The tangled web of internet tracking

Advertisement can be more intrusive than analytics when it comes to privacy on the internet and the singularity of everything online connected is already a reality, right here, right now.

About a week ago I installed Mozilla’s Lightbeam plugin for Firefox. Lightbeam visualises the way you are tracked across the internet through a combination of sites, cookies and API calls. After a week of typical day-to-day use, I have taken a long hard look at the reports from my browsing habits and have come to quite a few surprising revelations when it comes to tracking and privacy.
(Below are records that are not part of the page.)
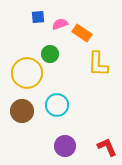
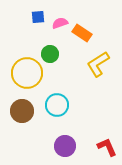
pink semicircle: moved 1 px up
yellow L-shape: rotated 56 degrees clockwise
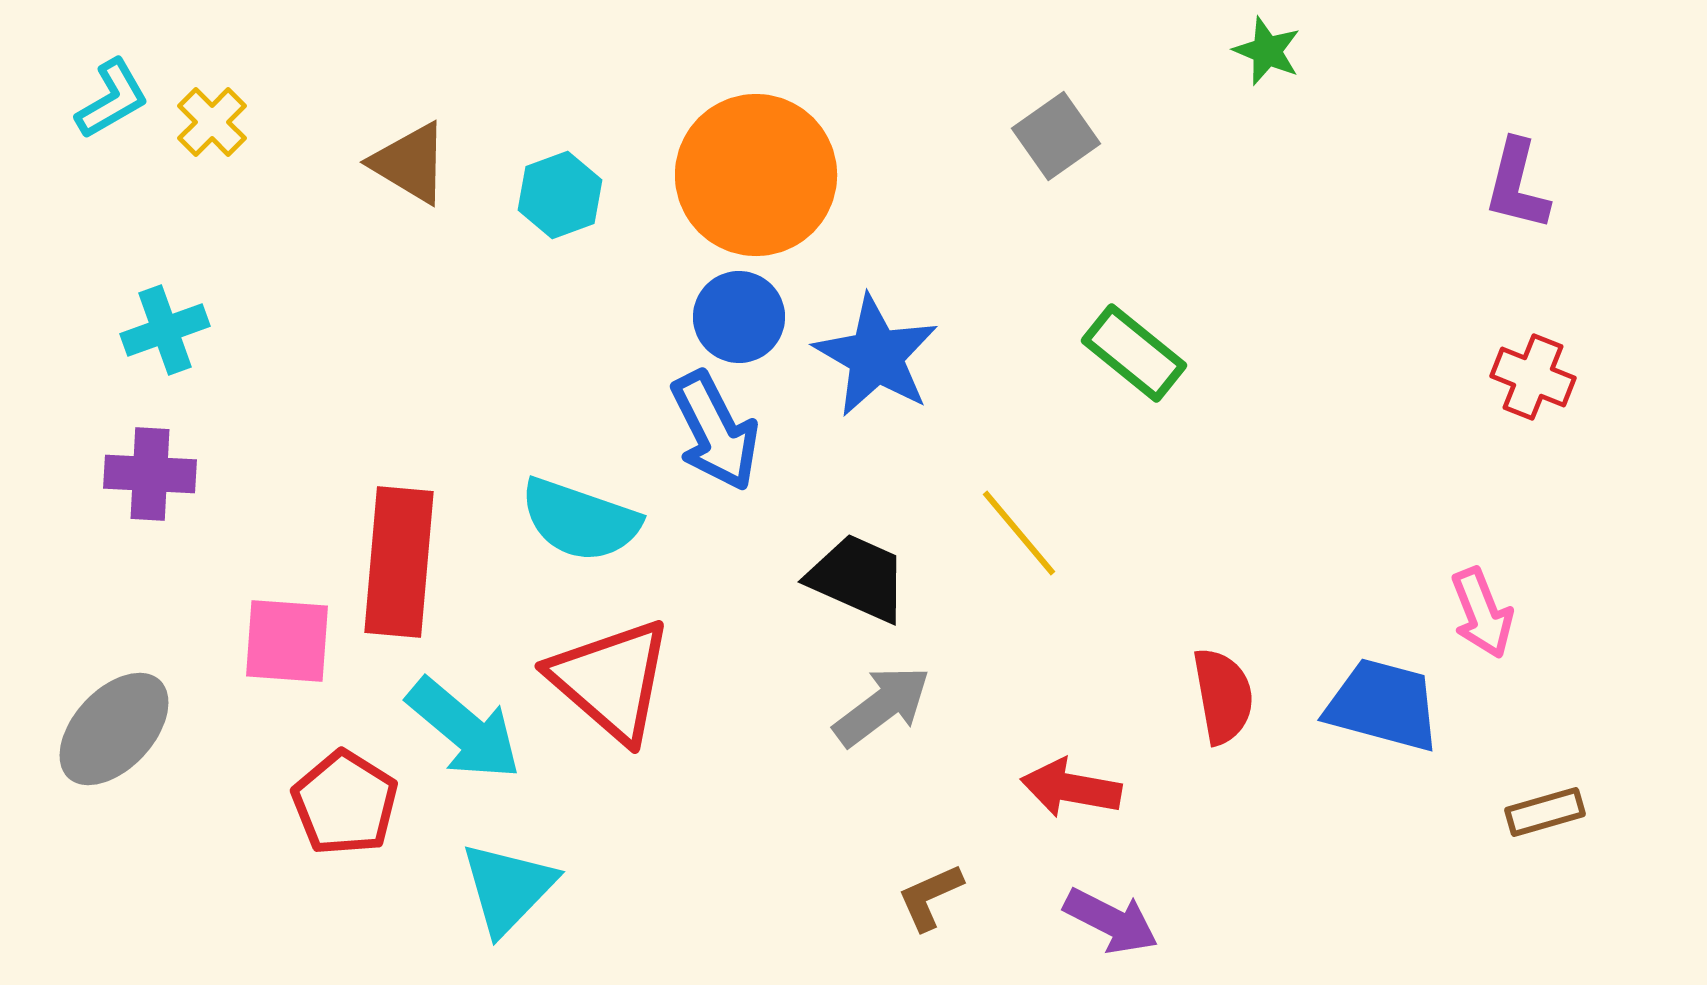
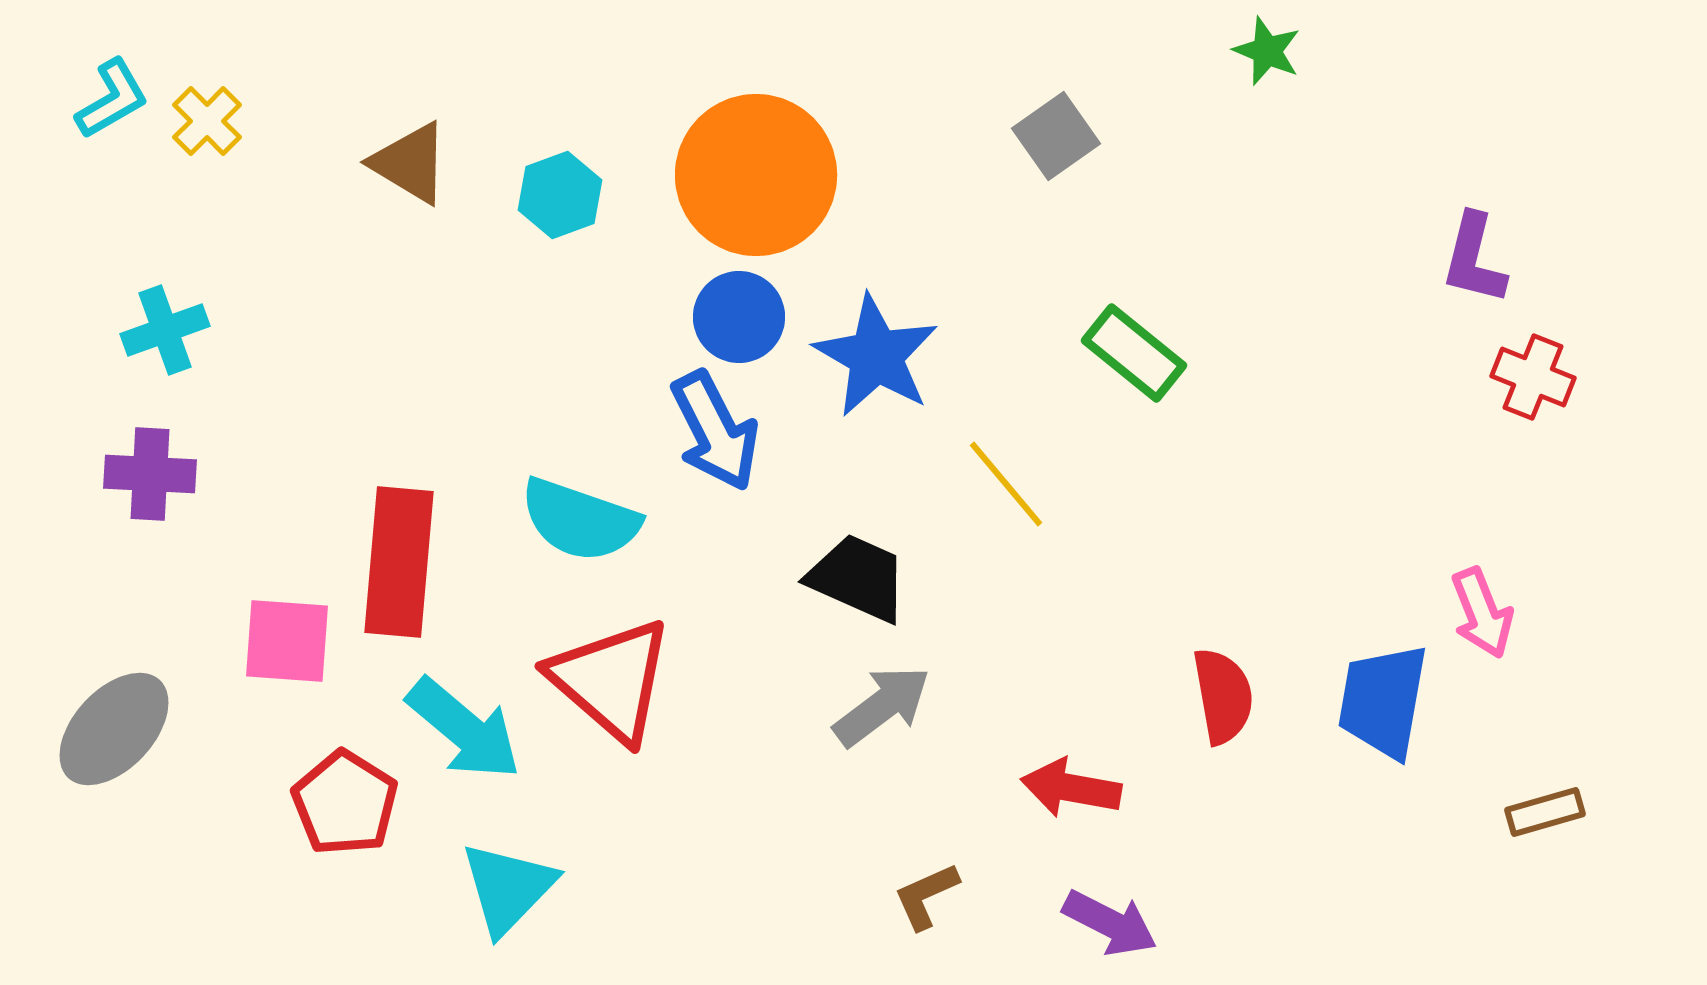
yellow cross: moved 5 px left, 1 px up
purple L-shape: moved 43 px left, 74 px down
yellow line: moved 13 px left, 49 px up
blue trapezoid: moved 4 px up; rotated 95 degrees counterclockwise
brown L-shape: moved 4 px left, 1 px up
purple arrow: moved 1 px left, 2 px down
While the focus on internet privacy seems to be on tracking cookies, they are just one way of tracking behaviour across sites. Calling an API, from something that is obvious such as Google Analytics or something less obvious like a web font service, could conceivably allow cross-site tracking. So if website A uses fonts from fonts.googleapis.com it could conceivably allow tracking via that connection by the log files on the font server when you visit site B that also uses fonts.googleapis.com. Similarly, many websites embed YouTube videos as a matter of course, which gives YouTube / Google a lot of visibility as to what happens across sites.

It was indeed a big G that was the worst offender in my Lightbeam report, but it was not the G I was expecting. I presumed Google to be the worst offender, but on my list it came in third. Lightbeam visualises sites as circles, third-party sites (referenced but not visited per se) as triangles, and cookies and API calls as lines of different colours. Larger triangles and circles mean more connections.
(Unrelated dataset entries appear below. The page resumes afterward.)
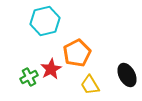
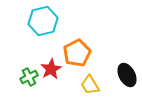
cyan hexagon: moved 2 px left
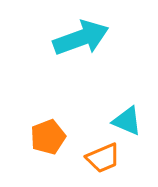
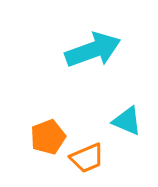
cyan arrow: moved 12 px right, 12 px down
orange trapezoid: moved 16 px left
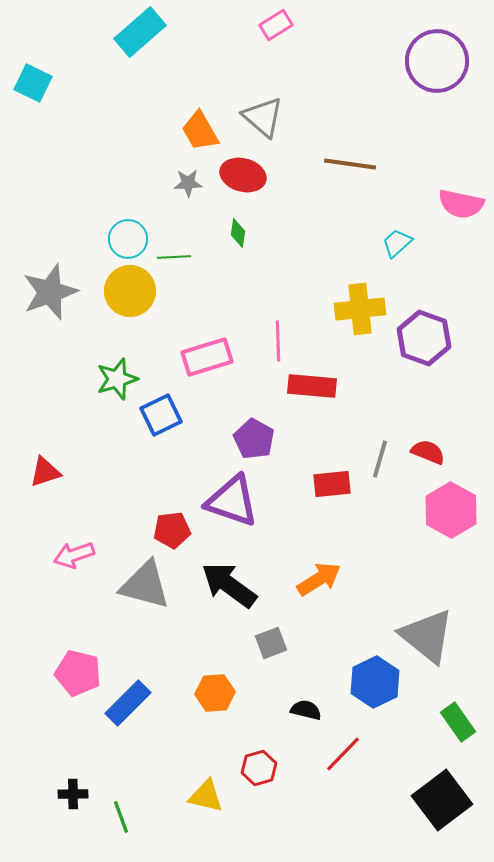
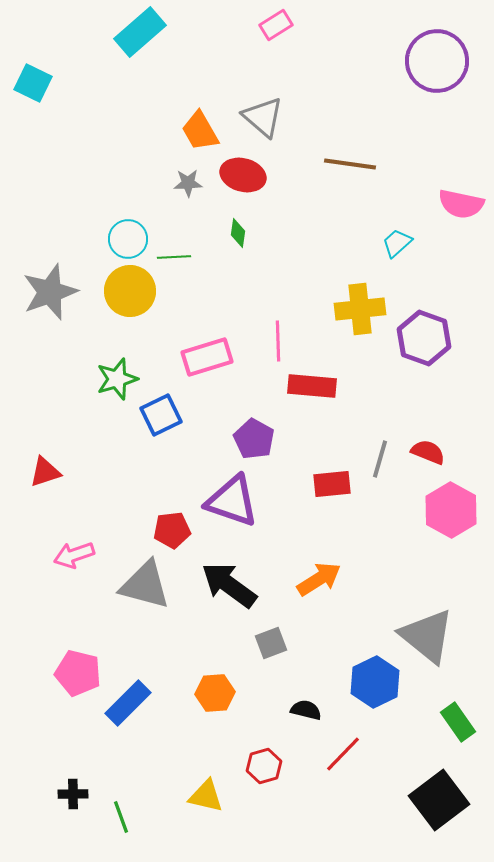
red hexagon at (259, 768): moved 5 px right, 2 px up
black square at (442, 800): moved 3 px left
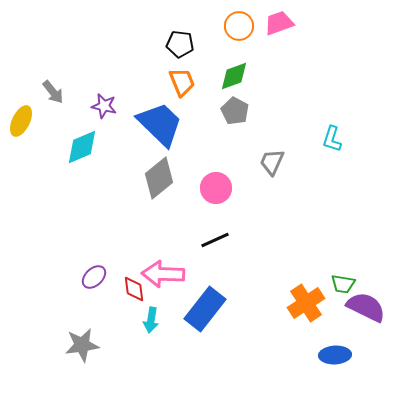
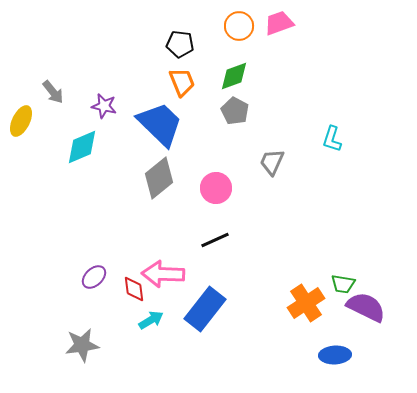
cyan arrow: rotated 130 degrees counterclockwise
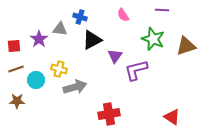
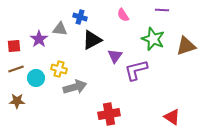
cyan circle: moved 2 px up
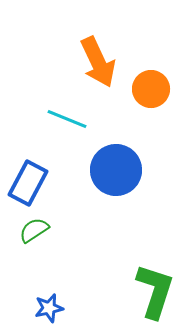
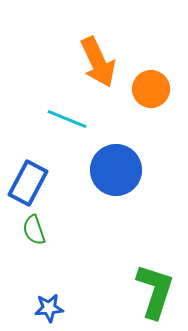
green semicircle: rotated 76 degrees counterclockwise
blue star: rotated 8 degrees clockwise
The largest circle was a tie, both with 46 connections between that champion of internet privacy, the UK’s Guardian newspaper and fellow news site Reuters.

Google.com was just third at 29 connections.

But perhaps most interesting was the way the graph quickly evolved over time into a single, tangled web where almost every site is connected to every other site through a third party. Forget about three degrees of separation, the vast majority of sites were just one site or API or cookie away from another. These links came in the form of known traffic analytics sites such as Doubleclick and Google Analytics (in that order) but a close third was Facebook - even though I do not visit Facebook.com having deactivated my Facebook account as my new year’s resolution. Yes, those Facebook plug ins that allow you to comment without logging in allow you to be tracked across sites.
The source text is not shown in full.